Quote the lines below exactly, from the one that holds "rief-voordelen!" through the final line of the records, and only those.
================
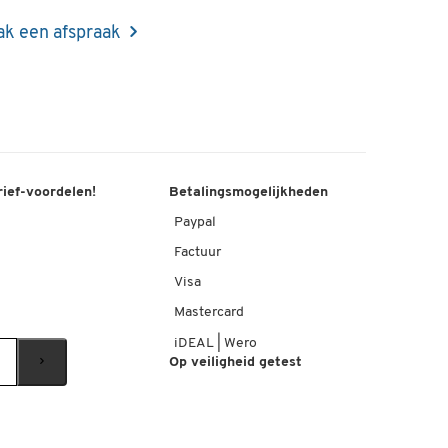
k een afspraak
rief-voordelen!
Betalingsmogelijkheden
Paypal
Factuur
Visa
Mastercard
iDEAL | Wero
Op veiligheid getest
================
## Result for this task
rief-voordelen!
Betalingsmogelijkheden
Paypal
Factuur
Visa
Mastercard
iDEAL | Wero
Op veiligheid getest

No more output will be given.